Les pelouses: un terrain fertile et bien vivant !
SAINT-HYACINTHE - En Amérique du Nord, la pelouse est devenue, au cours des 30 dernières années, le recouvrement de sol le plus utilisé dans les aménagements paysagers. Cette popularité des surfaces gazonnées s'explique entre autres par leurs nombreux bienfaits environnementaux, leur faible coût d'installation et leur rapidité d'établissement et de recouvrement du terrain. Les surfaces gazonnées sont utilisées à plusieurs endroits en milieu urbain, comme les terrains résidentiels et commerciaux, les cimetières, les abords routiers, les terrains sportifs, les parcs urbains, etc.
Lorsqu'on regarde de plus près cette pelouse à l'apparence d'un tapis
vert, on remarque tout d'abord que ce tapis est constitué de milliers de
plantes pérennes (vivaces) ayant chacune un système racinaire dense et un
feuillage abondant.

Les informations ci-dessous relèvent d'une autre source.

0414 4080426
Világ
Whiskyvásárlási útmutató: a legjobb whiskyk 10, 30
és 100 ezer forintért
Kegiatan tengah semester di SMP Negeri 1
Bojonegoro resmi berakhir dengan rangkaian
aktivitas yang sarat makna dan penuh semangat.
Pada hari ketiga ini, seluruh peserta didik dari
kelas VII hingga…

Sous les brins de gazon se forme une couche appelée
'feutre' qui est en fait une couche de matière organique s'étant formée suite
à la décomposition des tiges, des feuilles et des racines mortes de la
pelouse. Ce feutre permet au gazon de résister au piétinement mais également de filtrer plusieurs composés chimiques et ainsi limiter leur migration versles nappes phréatiques.
Dans ce tapis vert se cache également une diversité biologique des plus
impressionnantes. En effet, les pelouses de graminées supportent une faune
diversifiée de micro-organismes et d'invertébrés (ex. : les insectes)

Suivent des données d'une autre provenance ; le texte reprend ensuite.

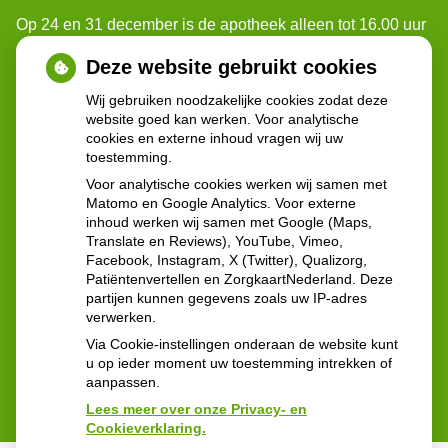
Op 24 en 31 december is de apotheek alleen tot 16.00 uur
geopend.
Deze website gebruikt cookies
Voor spoedgevallen buiten onze openingstijden, kunt u
Wij gebruiken noodzakelijke cookies zodat deze
website goed kan werken. Voor analytische
terecht bij: Poli-apotheek Reinier de Graaf.
cookies en externe inhoud vragen wij uw
Ze zijn geopend: 24 uur per dag 7 dagen per week
toestemming.
Voor analytische cookies werken wij samen met
Contactgegevens:
Matomo en Google Analytics. Voor externe
inhoud werken wij samen met Google (Maps,
Reinier de Graafweg 5
Translate en Reviews), YouTube, Vimeo,
2625 AD Delft
Facebook, Instagram, X (Twitter), Qualizorg,
Tel:
015 - 212 57 60
Patiëntenvertellen en ZorgkaartNederland. Deze
partijen kunnen gegevens zoals uw IP-adres
verwerken.
Via Cookie-instellingen onderaan de website kunt
u op ieder moment uw toestemming intrekken of
aanpassen.
Lees meer over onze Privacy- en
Cookieverklaring.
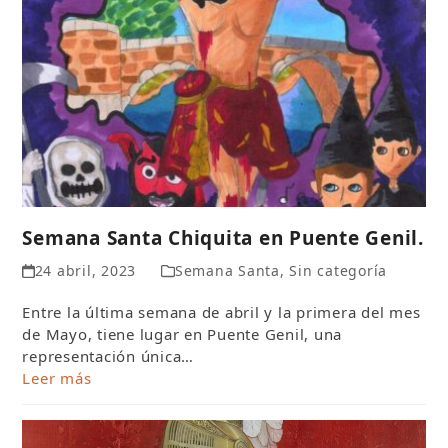
Semana Santa Chiquita en Puente Genil.
24 abril, 2023
Semana Santa
,
Sin categoría
Entre la última semana de abril y la primera del mes
de Mayo, tiene lugar en Puente Genil, una
representación única…
Leer más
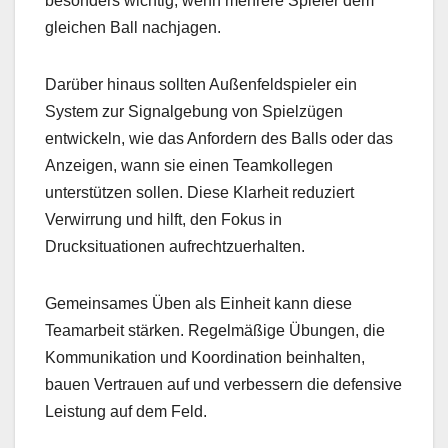
besonders wichtig, wenn mehrere Spieler dem
gleichen Ball nachjagen.
Darüber hinaus sollten Außenfeldspieler ein
System zur Signalgebung von Spielzügen
entwickeln, wie das Anfordern des Balls oder das
Anzeigen, wann sie einen Teamkollegen
unterstützen sollen. Diese Klarheit reduziert
Verwirrung und hilft, den Fokus in
Drucksituationen aufrechtzuerhalten.
Gemeinsames Üben als Einheit kann diese
Teamarbeit stärken. Regelmäßige Übungen, die
Kommunikation und Koordination beinhalten,
bauen Vertrauen auf und verbessern die defensive
Leistung auf dem Feld.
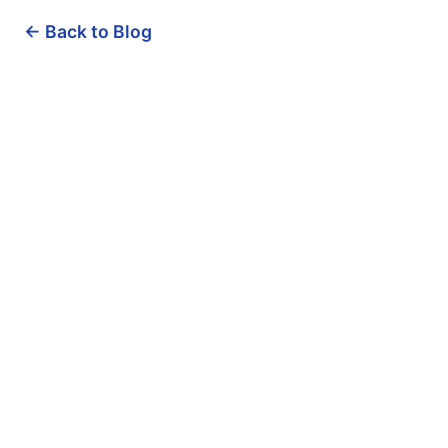
← Back to Blog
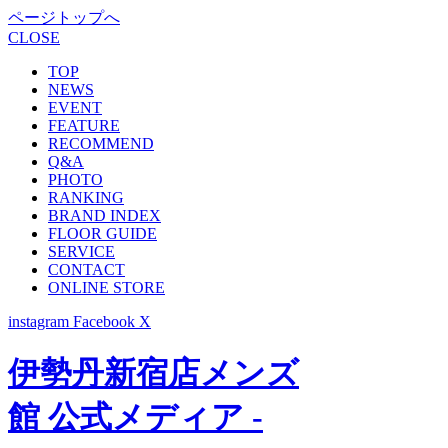
ページトップへ
CLOSE
TOP
NEWS
EVENT
FEATURE
RECOMMEND
Q&A
PHOTO
RANKING
BRAND INDEX
FLOOR GUIDE
SERVICE
CONTACT
ONLINE STORE
instagram
Facebook
X
伊勢丹新宿店メンズ
館 公式メディア -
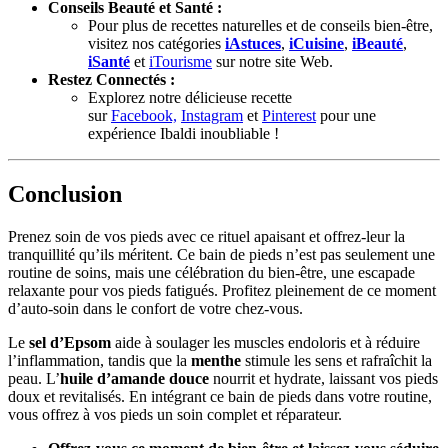
Conseils Beauté et Santé :
Pour plus de recettes naturelles et de conseils bien-être,
visitez nos catégories
iAstuces
,
iCuisine
,
iBeauté
,
iSanté
et
iTourisme
sur notre site Web.
Restez Connectés :
Explorez notre délicieuse recette
sur
Facebook,
Instagram
et
Pinterest
pour une
expérience Ibaldi inoubliable !
Conclusion
Prenez soin de vos pieds avec ce rituel apaisant et offrez-leur la
tranquillité qu’ils méritent. Ce bain de pieds n’est pas seulement une
routine de soins, mais une célébration du bien-être, une escapade
relaxante pour vos pieds fatigués. Profitez pleinement de ce moment
d’auto-soin dans le confort de votre chez-vous.
Le
sel d’Epsom
aide à soulager les muscles endoloris et à réduire
l’inflammation, tandis que la
menthe
stimule les sens et rafraîchit la
peau. L’
huile d’amande douce
nourrit et hydrate, laissant vos pieds
doux et revitalisés. En intégrant ce bain de pieds dans votre routine,
vous offrez à vos pieds un soin complet et réparateur.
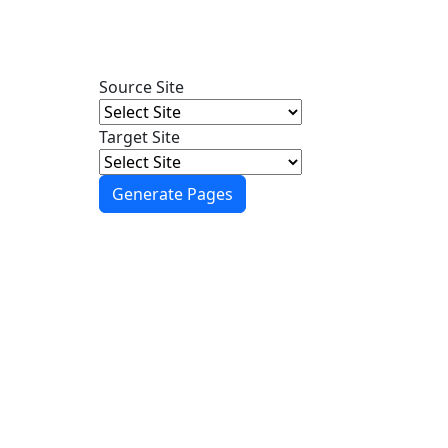
Source Site
Target Site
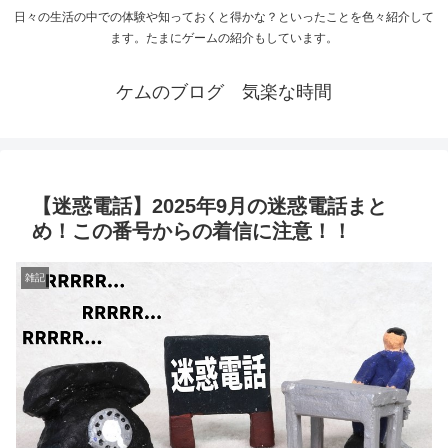
日々の生活の中での体験や知っておくと得かな？といったことを色々紹介して
ます。たまにゲームの紹介もしています。
ケムのブログ 気楽な時間
【迷惑電話】2025年9月の迷惑電話まと
め！この番号からの着信に注意！！
雑記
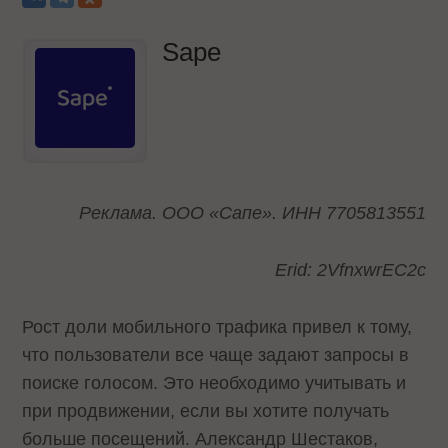
Sape
Реклама. ООО «Сапе». ИНН 7705813551
Erid: 2VfnxwrEC2c
Рост доли мобильного трафика привел к тому,
что пользователи все чаще задают запросы в
поиске голосом. Это необходимо учитывать и
при продвижении, если вы хотите получать
больше посещений. Александр Шестаков,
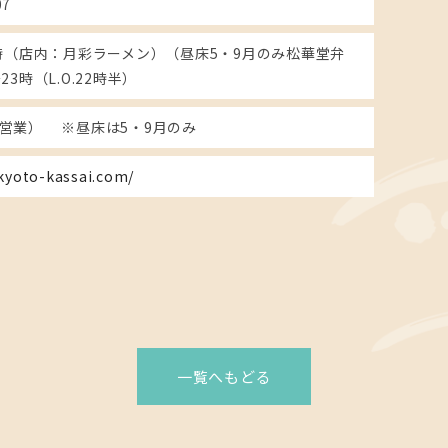
07
4時（店内：月彩ラーメン）（昼床5・9月のみ松華堂弁
23時（L.O.22時半）
営業） ※昼床は5・9月のみ
kyoto-kassai.com/
一覧へもどる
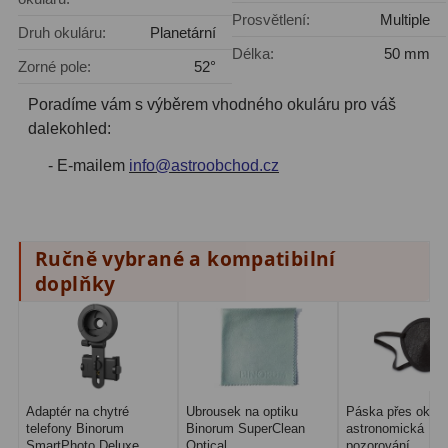
Prosvětlení:
Multiple
Druh okuláru:
Planetární
Fotografické montáže
5
Délka:
50 mm
Zorné pole:
52°
Stativy a pilíře
3
Poradíme vám s výběrem vhodného okuláru pro váš
Objímky
10
dalekohled:
- E-mailem
info@astroobchod.cz
Motory a pohony
13
Upínací prvky
13
Závaží
3
Ručně vybrané a kompatibilní
doplňky
Ostatní
27
Zrcátka a hranoly
60
Diagonální zrcátka
35
Adaptér na chytré
Ubrousek na optiku
Páska přes oko p
Diagonální hranoly
7
telefony Binorum
Binorum SuperClean
astronomická
SmartPhoto Deluxe...
Optical
pozorování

comprenant des herbivores, des ennemis naturels et des décomposeurs de matière organique. Trop souvent, la présence de ces organismes bénéfiques est méconnue par le public et les gestionnaires d'espaces verts. Pourtant, une meilleure connaissance de cette diversité est essentielle pour mieux comprendre le rôle et le fonctionnement de l'écosystème d'une pelouse.
Des études scientifiques démontrent que...
Au Québec, un projet d'une durée de trois ans fut réalisé, de 2003 à 2006 à l'Université Laval, afin de caractériser cette biodiversité dans deux types de pelouse, soit une pelouse constituée à 100% de pâturin du Kentucky, et une autre, plus diversifiée au niveau végétal, avec 40% de graminées à gazon et 60% de plantes à feuilles larges (ex. : pissenlit, plantain, oxalide, etc.).
Les résultats de cette étude ont démontré que, peu importe la diversité
végétale, la même diversité d'arthropodes a été retrouvée, soit :
- Plus d'une soixantaine d'espèces différentes
- Plus de 34 000 arthropodes (millipèdes, araignées, insectes)
échantillonnés annuellement
Fait intéressant, la grande majorité (plus de 90%) de ces arthropodes
étaient des organismes bénéfiques (prédateurs, décomposeurs) !
Dans cette même étude, le nombre d'organismes décomposeurs de matière organique a été mesuré dans les deux types de pelouse, et ce nombre était deux fois plus élevé dans la pelouse de pâturin du Kentucky que dans l'autre pelouse plus diversifiée. Ces résultats sont d'ailleurs similaires à ce qui a été observé dans d'autres études américaines.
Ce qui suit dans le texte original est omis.